# Ecigssa T-shirts



## Gizmo (19/6/14)

Unforutnately my expectations of people purchasing the ecigssa t-shirts at the vape meet was not soo great. We never even sold one  .

I am quite a fair chunk of change out now and would really appreciate it if you guys could show some support and purchase our super fantastic long sleeve ecigssa T-Shirt! I have 49 that need a nice home.

I am willing to let them go at R220 a shirt. You can either pay via donating or you can pay into my personal account. All proceeds go to keeping ecigssa up and running.

All shirts are a size Large. More sizes can be made once I can get most of these gone.

Thank guys!

Reactions: Winner 2


----------



## annemarievdh (19/6/14)

I acutuly want xxl and xxxl but if large is all you have. I am ordering one for the end of the month. PLEASE.

They are soooo COOL. I just love them!!!

They are a MUST HAVE for every ecigssa forumite

Reactions: Thanks 1


----------



## Phill (19/6/14)

Morning @Gizmo , I will be popping by VapeKing next week Thursday to collect and pay for my two orders I placed. Please can you keep one of these Long T's for me

Reactions: Like 1 | Thanks 2


----------



## Rob Fisher (19/6/14)

I would order a couple in a heartbeat if there was XXL or XXXL... but a L would just be an expensive washing up rag.


----------



## annemarievdh (19/6/14)

Rob Fisher said:


> I would order a couple in a heartbeat if there was XXL or XXXL... but a L would just be an expensive washing up rag.


 
Buy one and put it in a frame like people do with the rugby t's. and hang it on your wall behind your vape gear table.

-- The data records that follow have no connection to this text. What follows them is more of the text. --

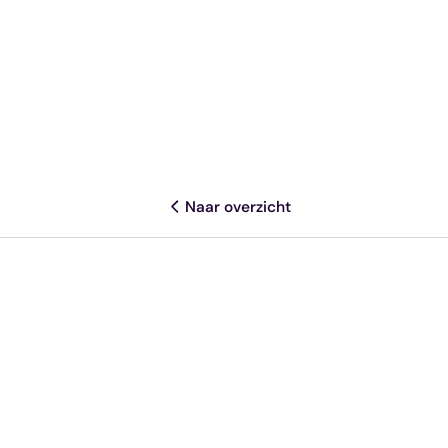
Naar overzicht
Deel dit artikel
Meer resources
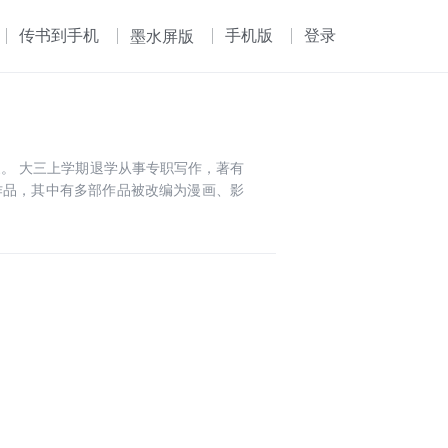
传书到手机
手机版
登录
墨水屏版
。 大三上学期退学从事专职写作，著有
作品，其中有多部作品被改编为漫画、影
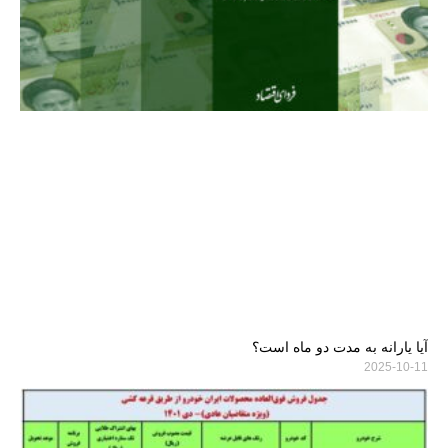
آیا یارانه به مدت دو ماه است؟
2025-10-11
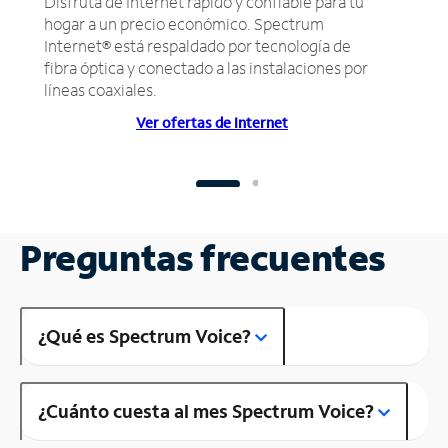
Disfruta de Internet rápido y confiable para tu
hogar a un precio económico. Spectrum
Internet® está respaldado por tecnología de
fibra óptica y conectado a las instalaciones por
líneas coaxiales.
Ver ofertas de Internet
Preguntas frecuentes
¿Qué es Spectrum Voice?
¿Cuánto cuesta al mes Spectrum Voice?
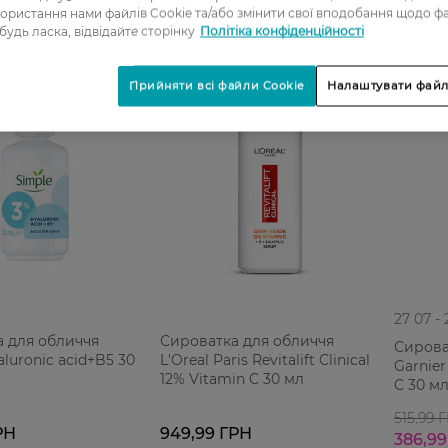
ористання нами файлів Cookie та/або змінити свої вподобання щодо ф
 будь ласка, відвідайте сторінку
Політіка конфіденційності
-25%
Прийняти всі файли Cookie
Налаштувати файл
27 07 -
 для обличчя
Сироватка для обличчя
Сирова
luronic acid+B5 30
L'Oreal Paris Revitalift Clinical
Garnier
12% Vitamin C 30 мл
C 30 м
515,99 
РН
949,99 ГРН
386,99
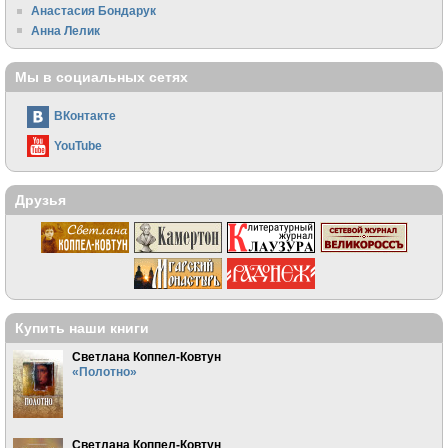
Анастасия Бондарук
Анна Лелик
Мы в социальных сетях
ВКонтакте
YouTube
Друзья
Купить наши книги
Светлана Коппел-Ковтун
«Полотно»
Светлана Коппел-Ковтун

Reactions: Winner 1 | Funny 1


----------



## annemarievdh (19/6/14)

I'm gona put the one I want in a frame and hang it where my customers can see it


----------



## Al3x (19/6/14)

@Gizmo hows some pics

Reactions: Agree 1


----------



## crack2483 (19/6/14)

Yip. Some pics please. 

Sent from my SM-N9005 using Tapatalk


----------



## Gizmo (19/6/14)



Reactions: Winner 1


----------



## annemarievdh (19/6/14)

They are stunning @Gizmo !!!!

But it looks like I might need 2, one framed for the front and 1 for the back


----------



## Rob Fisher (19/6/14)

@Gizmo remind me to get some down with my next VK order for sale at the KZN meet!


----------



## Andre (19/6/14)

I certainly would have ordered if it did not carry the "ecig" term.


----------



## Gizmo (19/6/14)

That surely doesn't make sense seeing that our forum is ecigssa

Sent from my SM-G900H using Tapatalk

Reactions: Agree 2


----------



## Andre (19/6/14)

Gizmo said:


> That surely doesn't make sense seeing that our forum is ecigssa
> 
> Sent from my SM-G900H using Tapatalk


Oh, I do not want to open that debate again, but we have had many a discussion on an appropriate name for the forum, e.g. http://www.ecigssa.co.za/threads/do-we-need-to-consider-a-new-future-name-for-the-forum.1351/.
In short, personally I do not like the forum name for its association with cigarettes, but am quite prepared to live with it for the sake of vapers and vaping. But am not going to carry it on my chest.

Reactions: Winner 1


----------